(Collected data)
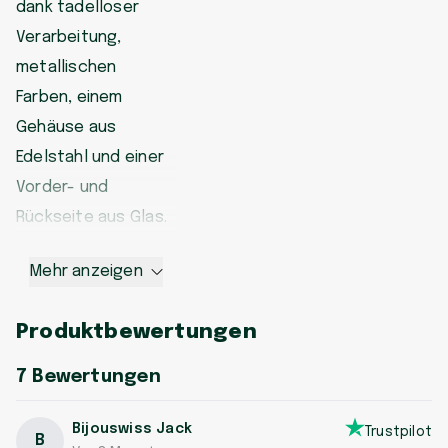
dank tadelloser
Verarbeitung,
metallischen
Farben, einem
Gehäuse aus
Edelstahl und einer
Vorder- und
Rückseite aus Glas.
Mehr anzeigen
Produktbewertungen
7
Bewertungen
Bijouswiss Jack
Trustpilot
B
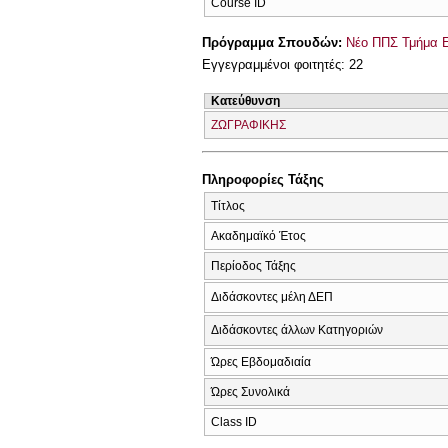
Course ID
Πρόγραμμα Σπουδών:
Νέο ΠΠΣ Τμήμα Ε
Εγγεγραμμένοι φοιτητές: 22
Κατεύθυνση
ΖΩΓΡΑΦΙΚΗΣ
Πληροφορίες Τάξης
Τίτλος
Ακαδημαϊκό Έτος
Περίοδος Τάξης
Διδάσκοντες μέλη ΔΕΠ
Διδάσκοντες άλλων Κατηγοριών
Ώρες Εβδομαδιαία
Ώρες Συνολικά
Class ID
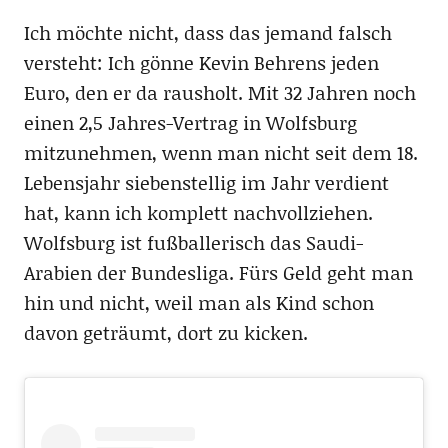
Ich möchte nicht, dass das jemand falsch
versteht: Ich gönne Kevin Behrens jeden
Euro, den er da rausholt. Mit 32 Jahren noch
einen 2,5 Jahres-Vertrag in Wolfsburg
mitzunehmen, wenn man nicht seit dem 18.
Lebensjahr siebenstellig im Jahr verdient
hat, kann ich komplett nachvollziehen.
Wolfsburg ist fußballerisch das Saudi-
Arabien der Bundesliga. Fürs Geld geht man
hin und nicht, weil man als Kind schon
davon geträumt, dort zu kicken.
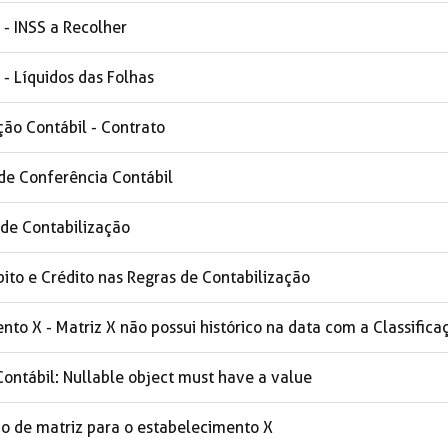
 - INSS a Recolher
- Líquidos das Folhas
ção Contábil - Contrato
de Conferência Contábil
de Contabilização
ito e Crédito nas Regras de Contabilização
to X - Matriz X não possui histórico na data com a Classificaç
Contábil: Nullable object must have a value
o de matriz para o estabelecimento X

◆ THE TASK: Report each line in the preceding entries that holds the string "Wolfsburg".

◆ OUTPUT BELOW:
einen 2,5 Jahres-Vertrag in Wolfsburg
Wolfsburg ist fußballerisch das Saudi-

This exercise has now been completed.